The fear after taking profits on a trade, greed in that the price may continue
higher! How stupid we would look after buying a stock at $10, took profits at
$16 and two weeks later it was trading at $24! The first question should be,
“looking stupid to whom?” 99.9% of the time nobody other than yourself, knows
what trade you have made. The other .01% doesn’t give a hoot. They have their
own problems. What it boils down to is not looking stupid to you. Unfortunately,
this ego problem induces the majority of investors to continue to hold a
position well past the optimal “sell” time.
The
inherent attributes candlestick signals provide is a format that indicates when
the “probabilities” say it is time to sell. Most investors lose sight of the
premise of their investment program. A good investment program indicates when
it is time to buy and when is time to sell. These are the outstanding features
found in candlestick signals.
Profitable
investing requires discipline. That discipline involves following the
signals/indicators that are the basis for one’s investment program. There is
nothing wrong with buying a position when the indicators say to buy. There is
nothing wrong with selling a position when the indicators say it’s time to
sell.
Will
there be occasions when a price continues higher after you close out a
position? Definitely! There are two ways to resolve the emotions of that issue.
First, when an investor comes to the realization that if they execute their
trades based upon a trading program that provides a high percentage of
profitable results, they can always look back at a trade that continued higher
with solid investor logic. They bought when it was time to buy and they sold
when it was rime to sell. That trading discipline will work in favor of the
investor over the long run.
There is
nothing wrong with taking profits when the probabilities indicate that it is
time to take profits. Are there times when the signals are indicating a
profit-taking pullback in an uptrend versus a full-scale reversal? Certainly,
but being able to identify candlestick signals in the formation of high-profit
patterns allows an investor to take advantage of anticipated price movements.
The
perfect example is the J-hook pattern. After a strong positive move,
candlestick signals usually indicate the probability of a sell off.
Will that
sell off be 5% or 55%? That is a question that cannot be answered when the
reversal signals first appear. Why take the chance of holding a position that
may give back most of the profits?
The worst-case
scenario is a candlestick sell signal indicating it is time to take profits.
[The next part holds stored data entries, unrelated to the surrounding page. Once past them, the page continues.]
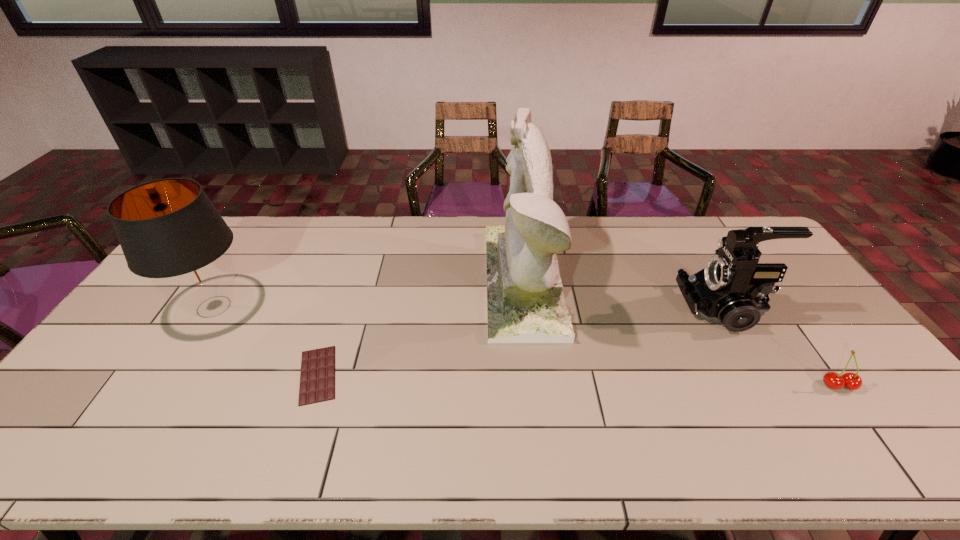 Find the location of a particular element. the tallest object is located at coordinates (525, 302).

At what (x,y) coordinates should I click in order to perform the action: click on sculpture. Please return your answer as a coordinate pair (x, y). This screenshot has width=960, height=540. Looking at the image, I should click on (525, 302).

The height and width of the screenshot is (540, 960). In order to click on the leftmost object in this screenshot , I will do `click(169, 231)`.

This screenshot has height=540, width=960. Find the location of `the second tallest object`. the second tallest object is located at coordinates (169, 231).

Image resolution: width=960 pixels, height=540 pixels. Identify the location of camcorder. pos(730,290).

This screenshot has width=960, height=540. In order to click on the third shortest object in this screenshot , I will do `click(730, 290)`.

Locate an element on the screen. The image size is (960, 540). the rightmost object is located at coordinates (851, 381).

Identify the location of cherry. The height and width of the screenshot is (540, 960). (851, 381).

Locate an element on the screen. the second object from left to right is located at coordinates click(x=317, y=378).

Where is `chocolate bar`? Image resolution: width=960 pixels, height=540 pixels. chocolate bar is located at coordinates (317, 378).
Four days later the price starts moving back up. If it appears as if a trading
pattern is forming, buy the position back. There is nothing wrong with buying
it back at a higher price. The point of investing is to put funds in positions
that show a high probability of producing profits. That will mean there will be
trends that provide opportunities to make “most” of the profits available from
that price move. The point of investing is to maximize your profits for your
account, not to try to maximize profits on every trade.
The
concept of averaging down should not be in the realm of candlestick analysis.
Averaging own is performed by investors that do not incorporate a trading
strategy. Averaging down is the rationale for holding a position too long in
the first place. The swing trader clearly has analytical benefits using
candlesticks signals. Once a trade is executed, the negation of the candlestick
buy signal should create cause to close the position quickly. Cut your losses
short, let your profits run. Utilizing the simple stop loss analysis that
candlestick signals offer eliminates the need to consider averaging down.
The
long-term investor may have a different perspective. Averaging down might
occasionally be applied if the long-term chart has experienced a pullback but
not a sell signal. Even then, the analysis needs to involve one important
factor, “Is this the best place to be committing funds at this time?”
Money should not be allocated to a position for the sake of averaging down just
because an existing position is already in place.